ROUBO MEDIANTE EMPREGO DE ARMA

Antes da Lei 13.654/2018
Atualmente
Arma de
FOGO
Era causa de aumento de pena
A pena aumentava de 1/3 a 1/2.
Continua sendo causa de aumento de pena.
Mas agora a pena aumenta 2/3.
Arma
BRANCA
Era causa de aumento de pena.
A pena aumentava de 1/3 a 1/2.
Deixou de ser causa de aumento de pena.
A Lei 13.654/2018 é mais benéfica e irá retroagir neste ponto.
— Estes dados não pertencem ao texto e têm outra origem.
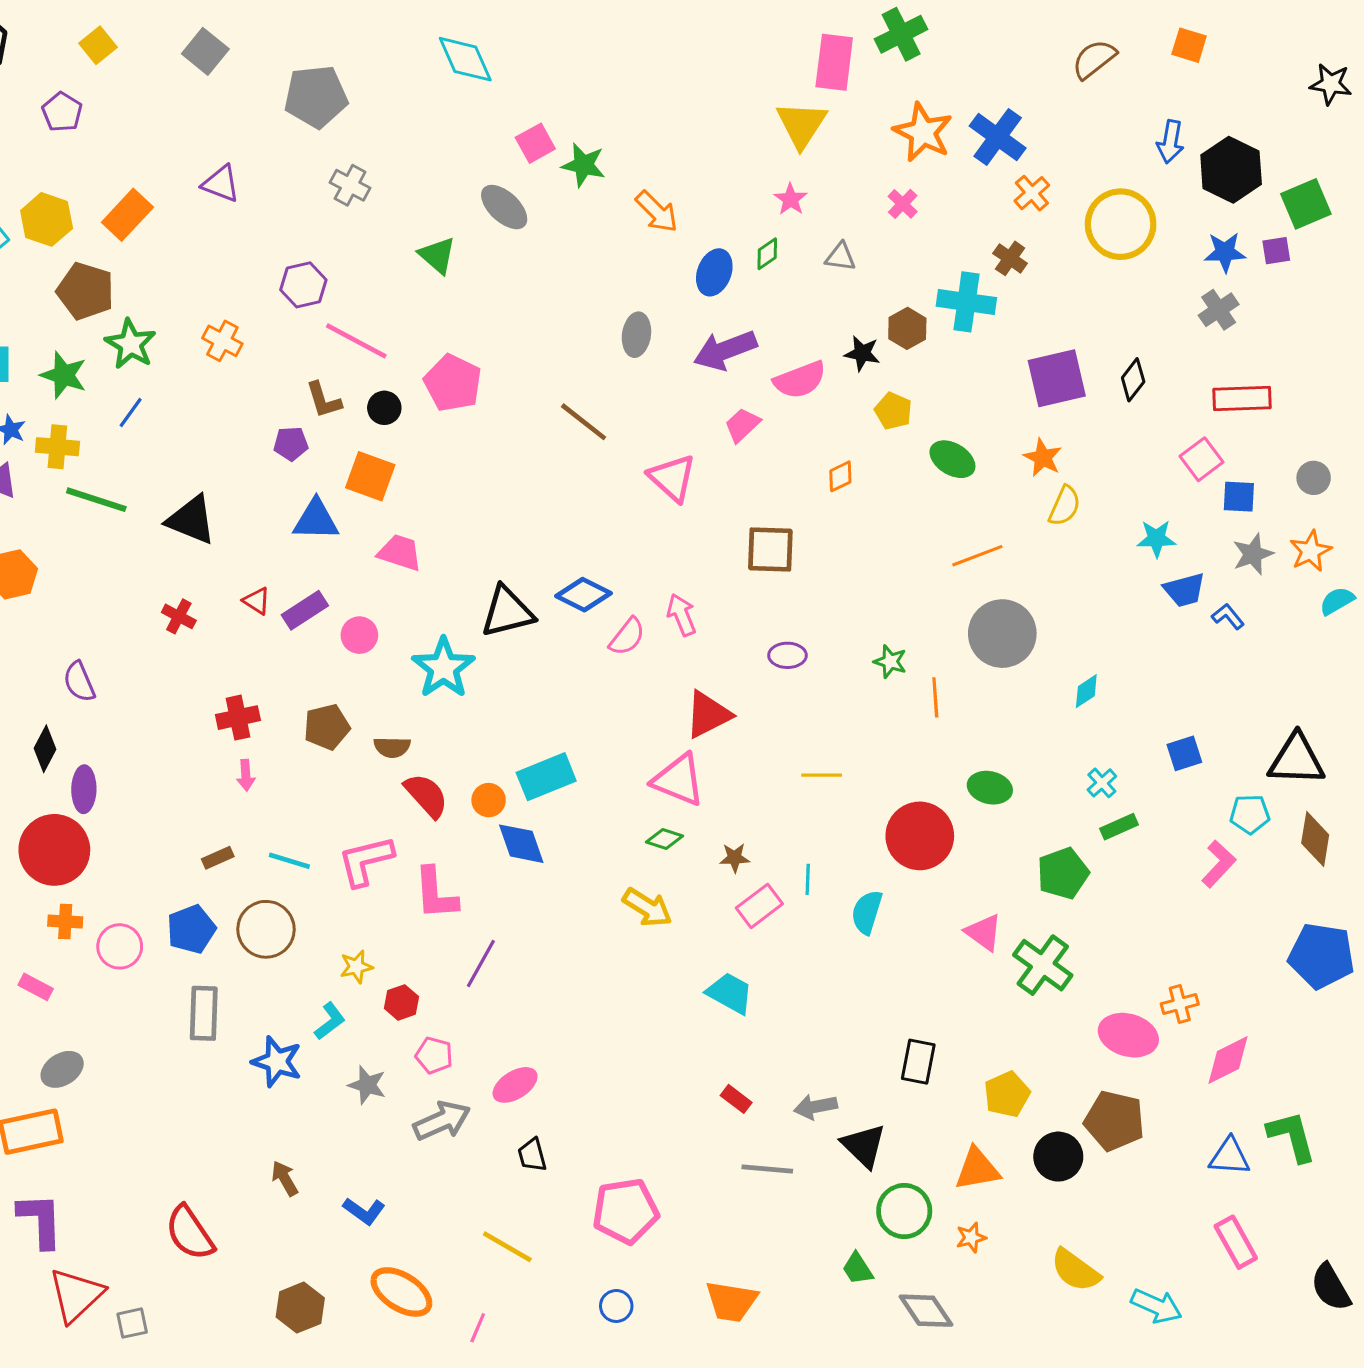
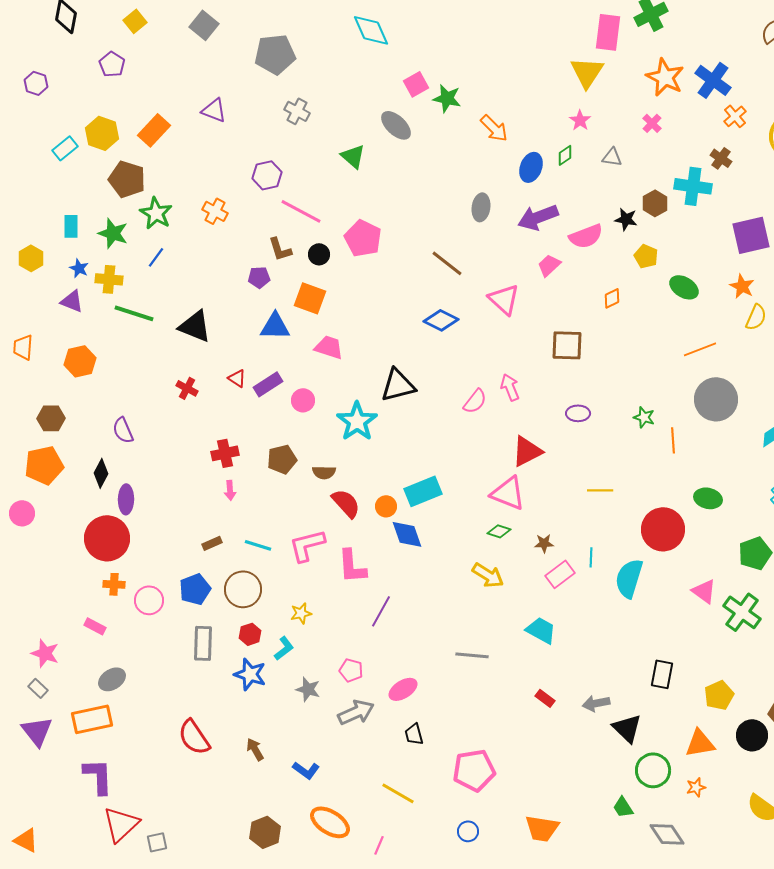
blue diamond: (584, 595) -> (441, 320), moved
cyan semicircle: (867, 912) -> (629, 578), size x1.4
red hexagon: (401, 1002) -> (250, 634), moved
gray line: (767, 1169) -> (472, 655), moved
red semicircle: (190, 1233) -> (194, 737), moved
Inconstitucionalidade formal
O inciso I do § 2º do art. 157 do Código Penal foi revogado pelo art. 4º da Lei nº 13.654/2018:
Art. 4º Revoga-se o inciso I do § 2º do art. 157 do Decreto-Lei nº 2.848, de 7 dezembro de 1940 (Código Penal).
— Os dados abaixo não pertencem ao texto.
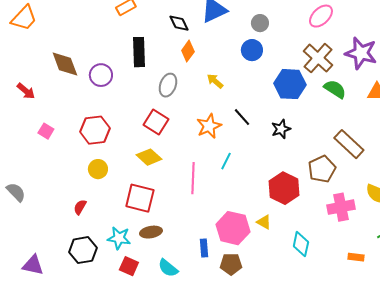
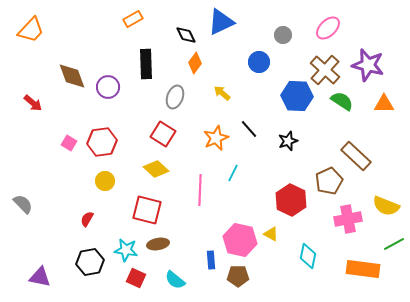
gray circle: (260, 23) -> (283, 35), moved
pink square: (46, 131) -> (69, 143), moved
orange rectangle: (356, 257) -> (363, 269), size x2.0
Os Ministérios Públicos de vários Estados estão alegando que este art. 4º da Lei nº 13.654/2018 seria formalmente inconstitucional.
O Parquet argumenta que o referido art. 4º teria sido retirado pelos Senadores na Comissão de Constituição, Justiça e Cidadania e posteriormente teria sido reinserido no projeto pela Coordenação de Redação Legislativa, formada por servidores que prestam apoio ao processo legislativo, mas sem que esta reinserção tenha sido previamente aprovada pelos parlamentares.
Assim, teria havido um descumprimento do processo legislativo com a aprovação de um artigo inserido indevidamente no projeto.
Existem, inclusive, alguns Ministérios Públicos que têm recomendado aos Promotores de Justiça que, ao oferecem denúncia, suscitem a declaração incidental da inconstitucionalidade do art. 4º da Lei nº 13.654/2018 com o objetivo de que o emprego de arma branca continue sendo considerado como majorante do crime de roubo.
Nesse sentido é a manifestação do MP/SP, MP/PE, MP/MS, MP/GO, entre outros.
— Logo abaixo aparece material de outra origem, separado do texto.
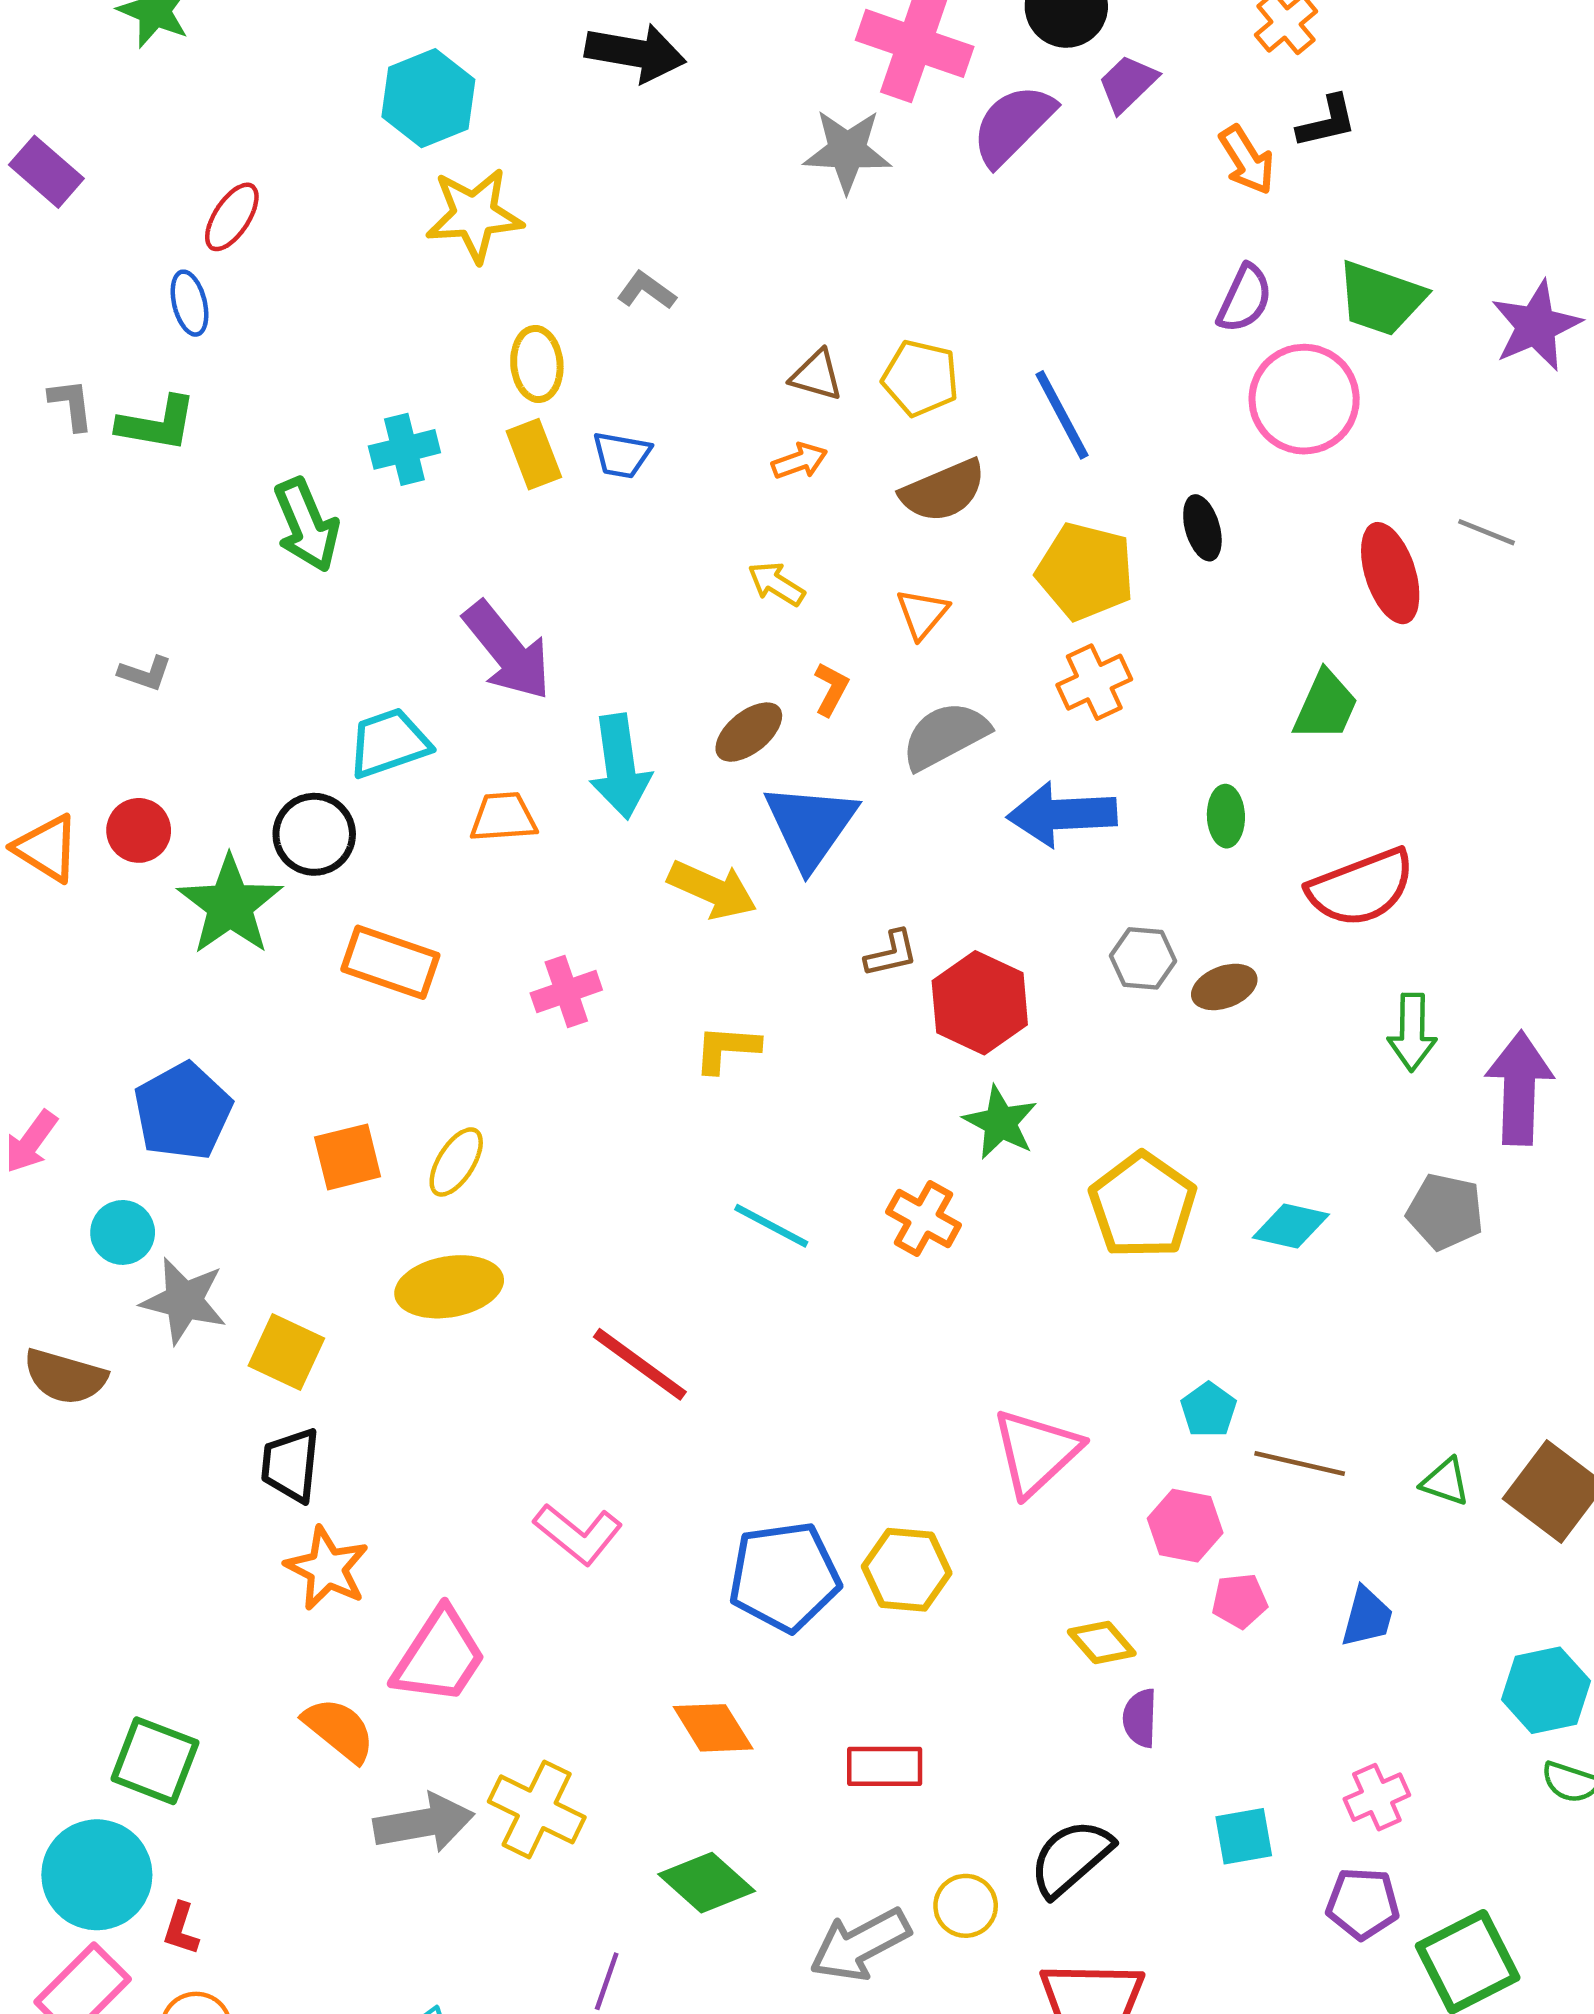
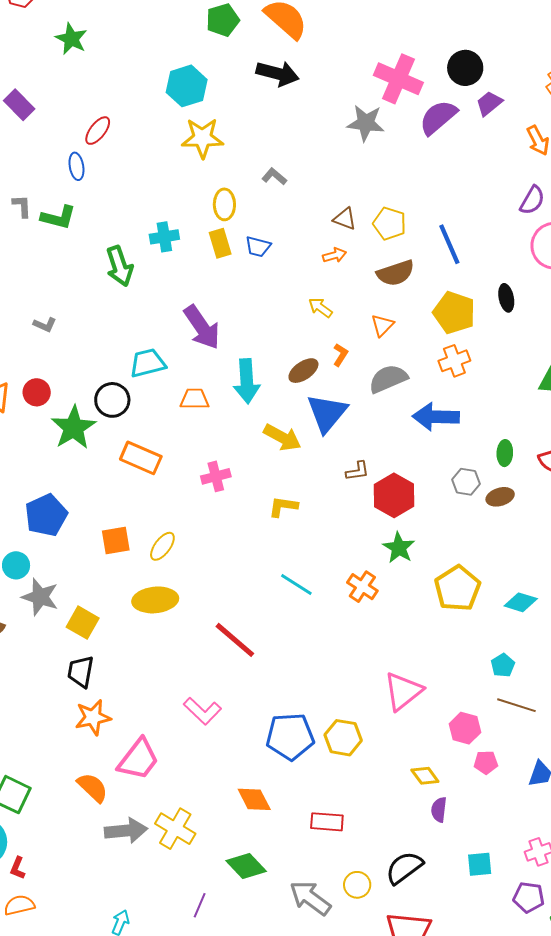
green ellipse: (1226, 816) -> (505, 453), moved
cyan pentagon: (1209, 1410) -> (503, 665), moved
orange star: (327, 1568) -> (93, 717), turned 30
gray arrow: (860, 1945) -> (310, 898), turned 60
Em posição contrária, alguns Defensores Públicos têm defendido que o processo legislativo correu sem qualquer vício e que o referido art. 4º foi inserido pelos próprios parlamentares, tendo sido regularmente votado e aprovado. Sobre o tema, confira: https://www.conjur.com.br/2018-mai-08/constitucionalidade-formal-lei-136542018

Decisão do STJ
Ainda não temos qualquer decisão do STF a respeito do assunto.
O STJ, por sua vez, sem enfrentar essa discussão sobre eventual inconstitucionalidade formal, já vem aplicando a revogação promovida pela Lei nº 13.654/2018 e declarando que houve abolitio criminis no que tange à majorante pelo emprego de arma branca.
Nesse sentido:
(...) 5. Extrai-se dos autos, ainda, que o delito foi praticado com emprego de arma branca, situação não mais abrangida pela majorante do roubo, cujo dispositivo de regência foi recentemente modificado pela Lei n. 13.654/2018, que revogou o inciso I do § 2º do art. 157 do Código Penal.
6 . Diante da abolitio criminis promovida pela lei mencionada e tendo em vista o disposto no art. 5º, XL, da Constituição Federal, de rigor a aplicação da novatio legis in mellius, excluindo-se a causa de aumento do cálculo dosimétrico.
7. Recurso provido para reconhecer a forma consumada do delito de roubo, com a concessão de ordem de habeas corpus de ofício para readequação da pena.
(REsp 1519860/RJ, Rel. Ministro JORGE MUSSI, QUINTA TURMA, julgado em 17/05/2018, DJe 25/05/2018)

O Min. Relator Jorge Mussi assim se manifestou:
“(...) Por outro lado, a pena aplicada ao ora agravado está a reclamar novo ajuste.
Isto porque sobreveio à decisão agravada a promulgação da Lei n. 13.654, de 23 de abril de 2018, que modificou o Código Penal nos dispositivos referentes aos crimes de furto e roubo. Essa alteração legislativa suprimiu a previsão contida no inciso I do § 2º, do art. 157, que apresentava hipótese de causa especial de aumento de pena relativa ao emprego de arma.
(...)
A atual previsão contida no art. 157, § 2º-A, inciso I, do Código Penal, incluído pela Lei n. 13.654/2018, limita a possibilidade de aumento de pena à hipótese de a violência ser cometida mediante emprego de arma de fogo (...)
Portanto, não se está diante de continuidade normativa, mas de abolitio criminis, na hipótese de o delito ser praticado com emprego de artefato diverso de arma de fogo.
Conforme se extrai dos autos, o réu realizou a subtração fazendo uso de arma branca - faca. Diante desse fato, forçosa a concessão, de ofício, de ordem de habeas corpus , aplicando-se a lei nova, mais benéfica ao acusado, em consonância com o art. 5, XL, da Constituição Federal, afastando-se o aumento de 1/3 aplicado na terceira fase do cálculo da pena.”


Vamos aguardar a posição do STF a respeito do tema.